# Flush Trim Bit



## odamsr (Jan 9, 2005)

I am doing some research on a flush trim bit, and I was wandering what would be the best cutting length? I was thinking maybe a 1" or 1-1/2". I am leaning towards getting a bit from Eagle America. Are these good bits?

Thanks
Shannon


----------



## kp91 (Sep 10, 2004)

I think the longer of the two would be your best bet. You never know what size stock you're going to be working with in the future. If your router will accept them, get a 1/2 inch shank. Flush trim bits are a workhorse in my shop, since they cut so nicer than a traditional straight bit, yet are cheaper than spirals.
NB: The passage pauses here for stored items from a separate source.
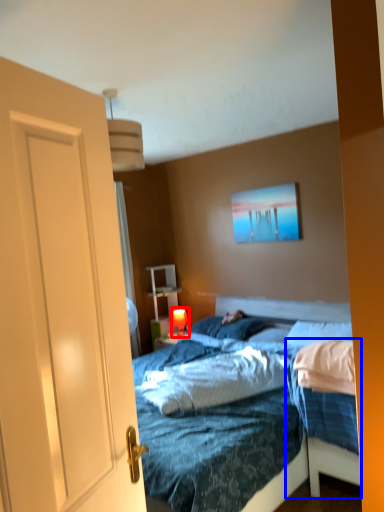 Question: Among these objects, which one is farthest to the camera, table lamp (highlighted by a red box) or bed frame (highlighted by a blue box)?

Choices:
 (A) table lamp
 (B) bed frame

Answer: (A) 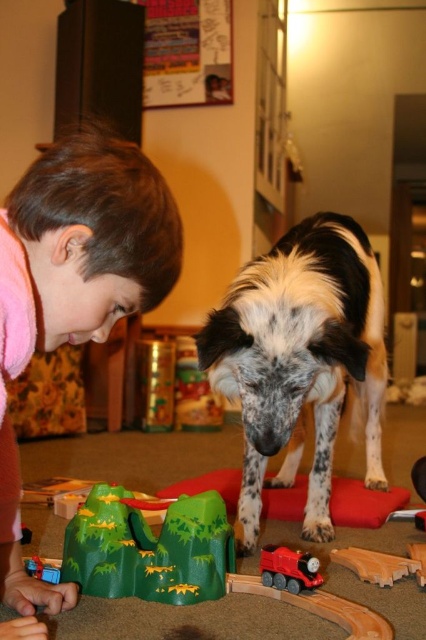 You are a parent standing at the edge of the room. You see your child interacting with a toy train set and the spotted fur dog at center. If you want to reach the child quickly, how many steps would you need to take if each step covers 0.75 meters?

The distance between the spotted fur dog at center and the viewer is 1.33 meters. Assuming the child is near the dog, you would need approximately 2 steps to cover 1.33 meters with each step being 0.75 meters.

You have a rectangular box that is 10 cm wide. You need to place either the pink fleece at lower left or the green matte mountain at center into it. Which object can fit inside the box?

The pink fleece at lower left can fit inside the box because its width is less than the green matte mountain at center, making it narrower than the 10 cm width of the box. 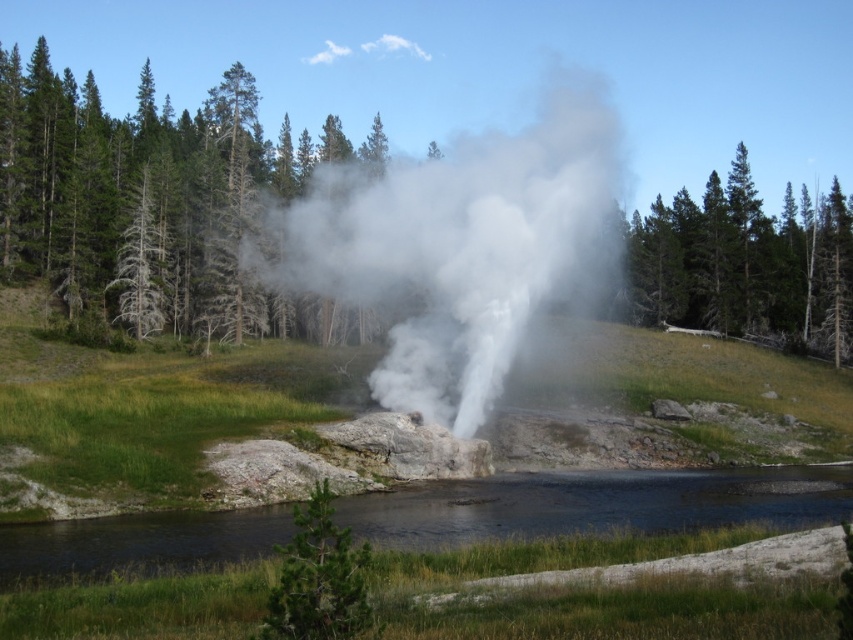 Question: Which point appears closest to the camera in this image?

Choices:
 (A) (404, 228)
 (B) (312, 324)

Answer: (A)

Question: Does green textured tree at center come in front of clear water at center?

Choices:
 (A) no
 (B) yes

Answer: (A)

Question: Which point is closer to the camera taking this photo?

Choices:
 (A) 727,502
 (B) 511,250
 (C) 785,296
 (D) 322,524

Answer: (D)

Question: Which of the following is the farthest from the observer?

Choices:
 (A) (521, 248)
 (B) (585, 524)
 (C) (115, 205)
 (D) (654, 237)

Answer: (D)

Question: Is clear water at center positioned in front of green matte tree at lower center?

Choices:
 (A) no
 (B) yes

Answer: (A)

Question: Is green coniferous tree at upper right above green matte tree at lower center?

Choices:
 (A) yes
 (B) no

Answer: (A) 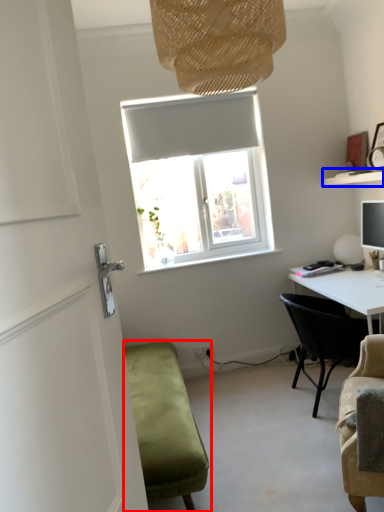 Question: Which object is further to the camera taking this photo, studio couch (highlighted by a red box) or shelf (highlighted by a blue box)?

Choices:
 (A) studio couch
 (B) shelf

Answer: (B) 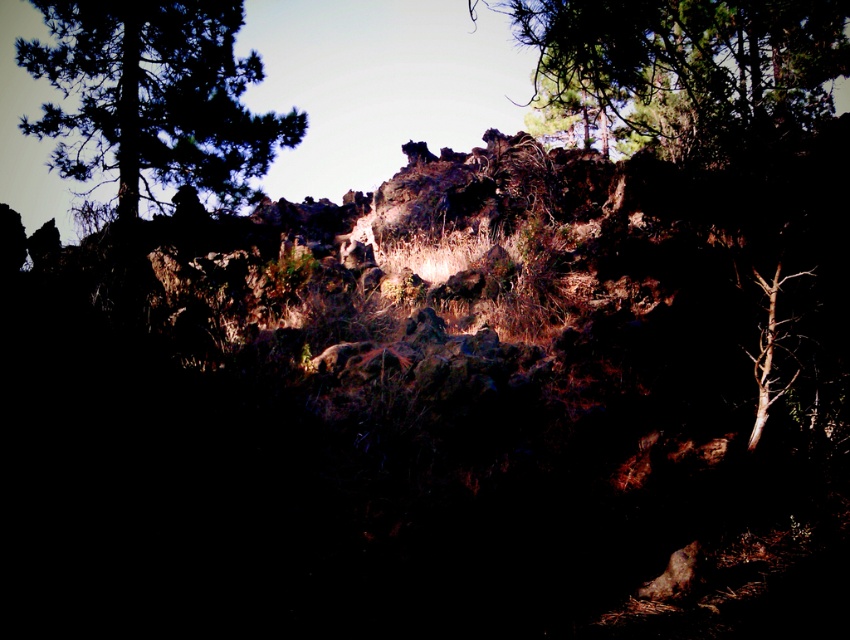 Question: Among these objects, which one is nearest to the camera?

Choices:
 (A) green leafy tree at upper center
 (B) green leafy tree at upper left
 (C) brown textured tree at center

Answer: (A)

Question: Is green leafy tree at upper left positioned at the back of green leafy tree at upper center?

Choices:
 (A) yes
 (B) no

Answer: (A)

Question: Which point is closer to the camera?

Choices:
 (A) (650, 80)
 (B) (667, 96)

Answer: (A)

Question: Does brown textured tree at center have a smaller size compared to green leafy tree at upper center?

Choices:
 (A) no
 (B) yes

Answer: (A)

Question: Considering the relative positions of green leafy tree at upper left and green leafy tree at upper center in the image provided, where is green leafy tree at upper left located with respect to green leafy tree at upper center?

Choices:
 (A) above
 (B) below

Answer: (B)

Question: Estimate the real-world distances between objects in this image. Which object is closer to the brown textured tree at center?

Choices:
 (A) green leafy tree at upper left
 (B) green leafy tree at upper center

Answer: (B) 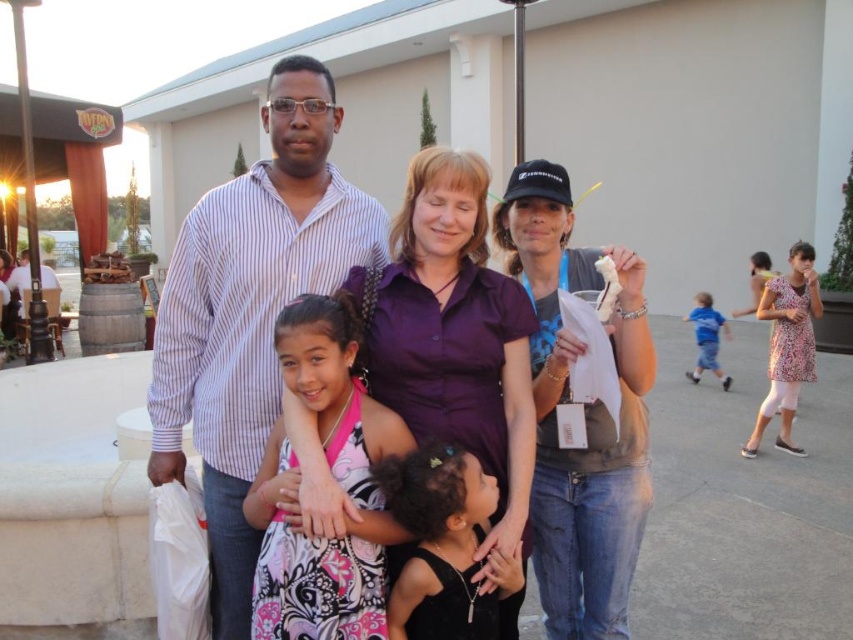 Question: Which point appears closest to the camera in this image?

Choices:
 (A) (705, 298)
 (B) (595, 461)
 (C) (238, 518)
 (D) (451, 458)

Answer: (D)

Question: Which object is positioned farthest from the matte black shirt at center?

Choices:
 (A) purple smooth shirt at center
 (B) black satin dress at center
 (C) striped cotton shirt at center
 (D) pink floral dress at upper right

Answer: (D)

Question: Which of these objects is positioned farthest from the purple smooth shirt at center?

Choices:
 (A) striped cotton shirt at center
 (B) matte black shirt at center
 (C) black satin dress at center
 (D) pink satin dress at center

Answer: (B)

Question: Can you confirm if blue denim shorts at right is smaller than pink floral dress at upper right?

Choices:
 (A) no
 (B) yes

Answer: (A)

Question: Does striped cotton shirt at center appear on the right side of pink floral dress at upper right?

Choices:
 (A) yes
 (B) no

Answer: (B)

Question: Is striped cotton shirt at center smaller than blue denim shorts at right?

Choices:
 (A) no
 (B) yes

Answer: (B) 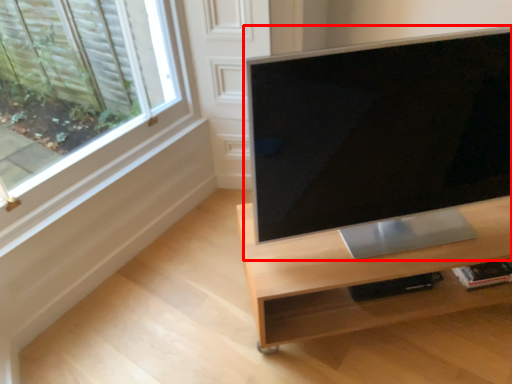 Question: In this image, where is computer monitor (annotated by the red box) located relative to desk?

Choices:
 (A) left
 (B) right

Answer: (A) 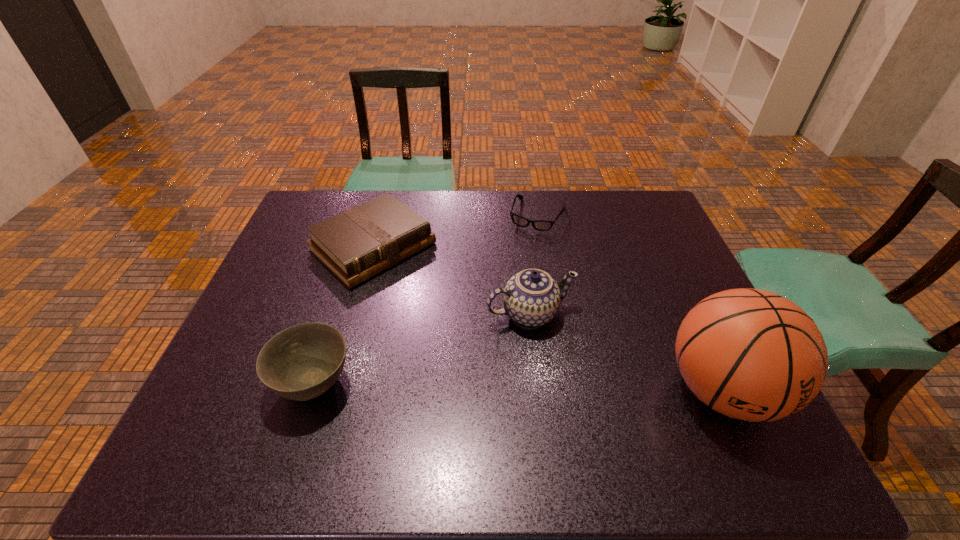 Find the location of a particular element. Image resolution: width=960 pixels, height=540 pixels. basketball that is at the near edge is located at coordinates (753, 355).

The height and width of the screenshot is (540, 960). I want to click on bowl at the left edge, so click(302, 362).

The height and width of the screenshot is (540, 960). I want to click on Bible present at the left edge, so click(359, 243).

What are the coordinates of `object present at the right edge` in the screenshot? It's located at (753, 355).

The width and height of the screenshot is (960, 540). Identify the location of object that is positioned at the far left corner. (359, 243).

This screenshot has height=540, width=960. In order to click on object present at the near left corner in this screenshot , I will do `click(302, 362)`.

The image size is (960, 540). Identify the location of object located in the near right corner section of the desktop. (753, 355).

The width and height of the screenshot is (960, 540). In order to click on vacant region at the far edge of the desktop in this screenshot , I will do `click(442, 190)`.

This screenshot has width=960, height=540. Identify the location of vacant space at the near edge of the desktop. (675, 401).

The height and width of the screenshot is (540, 960). In order to click on vacant region at the left edge of the desktop in this screenshot , I will do `click(317, 266)`. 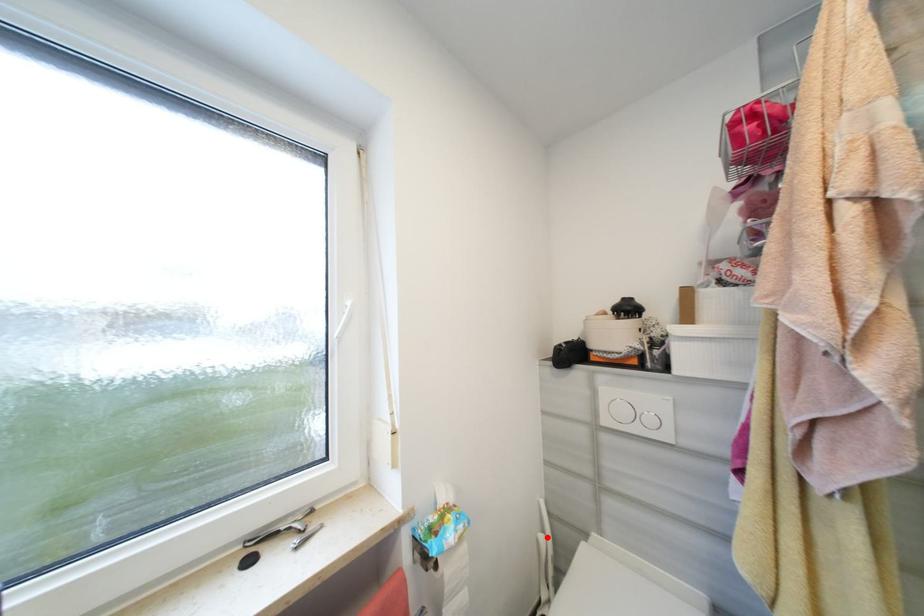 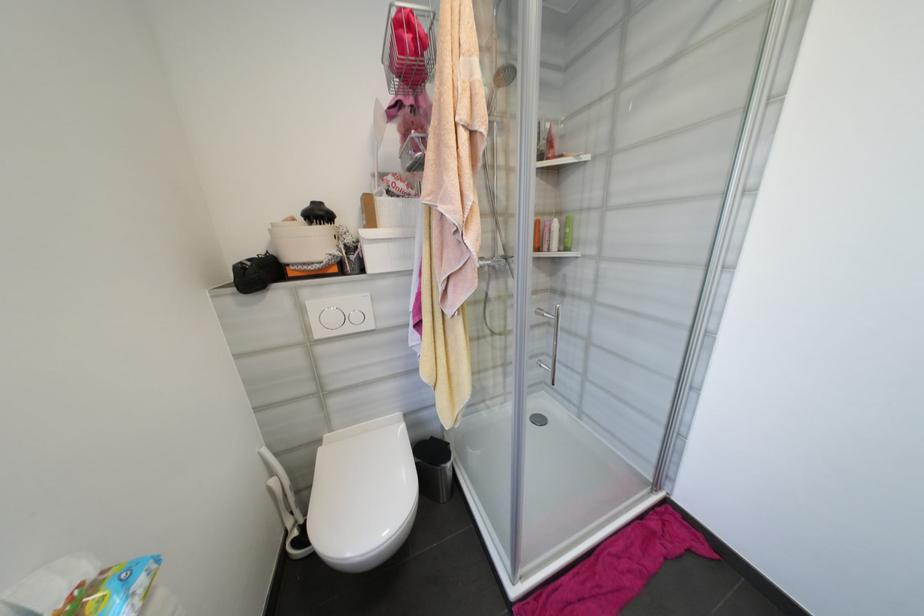 Where in the second image is the point corresponding to the highlighted location from the first image?

(277, 482) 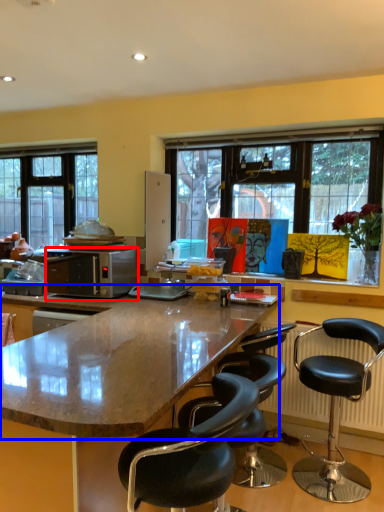 Question: Which of the following is the closest to the observer, microwave oven (highlighted by a red box) or countertop (highlighted by a blue box)?

Choices:
 (A) microwave oven
 (B) countertop

Answer: (B) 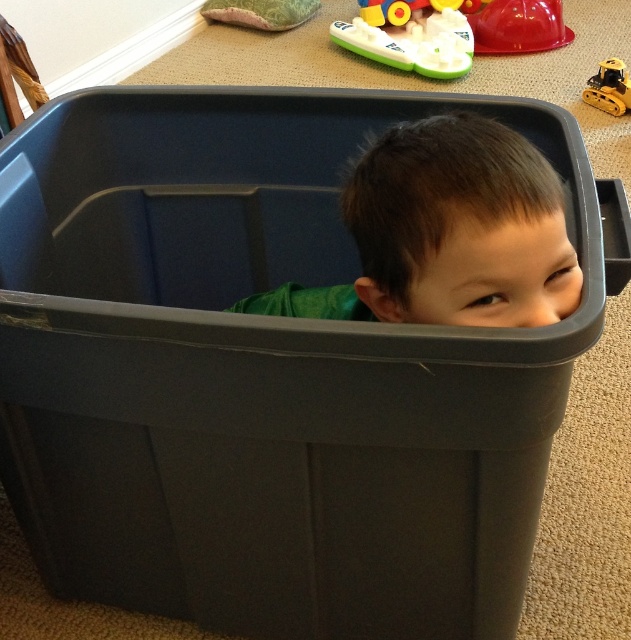 This screenshot has height=640, width=631. Describe the element at coordinates (519, 26) in the screenshot. I see `shiny plastic bowl at upper right` at that location.

Is shiny plastic bowl at upper right taller than yellow rubber toy at upper center?

Yes, shiny plastic bowl at upper right is taller than yellow rubber toy at upper center.

Which is in front, point (492, 44) or point (599, 97)?

Point (599, 97) is in front.

In order to click on shiny plastic bowl at upper right in this screenshot , I will do `click(519, 26)`.

Is green plastic boat at upper center bigger than shiny plastic bowl at upper right?

Indeed, green plastic boat at upper center has a larger size compared to shiny plastic bowl at upper right.

From the picture: Does green plastic boat at upper center appear on the left side of shiny plastic bowl at upper right?

Indeed, green plastic boat at upper center is positioned on the left side of shiny plastic bowl at upper right.

Looking at this image, who is more forward, [351,44] or [546,13]?

Positioned in front is point [351,44].

This screenshot has height=640, width=631. In order to click on green plastic boat at upper center in this screenshot , I will do `click(410, 40)`.

Does yellow plastic toy at upper center appear over yellow rubber toy at upper center?

Yes.

Does yellow plastic toy at upper center have a lesser width compared to yellow rubber toy at upper center?

No.

Does point (406, 12) come in front of point (625, 72)?

No, it is not.

Identify the location of yellow plastic toy at upper center. (410, 10).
I don't know if I own any eagle america bits, but I'm sure someone out here will vouch for them soon.


----------



## Visteonguy (Aug 6, 2005)

I agree with KP91 about the 1/2 inch shanks,,,I was using a 1/4 inch shank flush trim bit when I started to make the first batch of those canes,,, and I did not get very far and I heard a little "plink" and then almost instantly,, a little "Bang" clear across the shop in a pile of boards leaning against the wall,,, so much for the 1/4 inch trim bit,,,,, just glat it took off in that direction,,,, Never even went to search for what was left,,, just went to Lowes and bought a 1/2 inch shank trim bit and so I could get back to work,,, It was a 2 flute of 1 1/2 inch lenght, it worked ok but after a while it seemed to burn quite easily,,, so I went online and bought 3 fluted trim bit from White Side,,, it worked a lot better and the finish showed the difference,,, so you might consider a 3 flute over a 2,,, the cost was not a lot more and it did cut smoother,, I am sure that eagle america probably makes them also,,,


----------



## Pop_pop1 (Sep 10, 2004)

Hi Shannon,
Welcome aboard the forum. I can personally vouch for the quality of Eagle America router bits. I have bought several from them. If you have any problems with anything you purchase from them, their customer service department will make it right. It's a great company to do business with.
I concurr with going with the longer length and 1/2" shank. Another one I've found very useful is a 3/4" X 2" Top Bearing bit. With both you'll be ready for anything...... Chuck


----------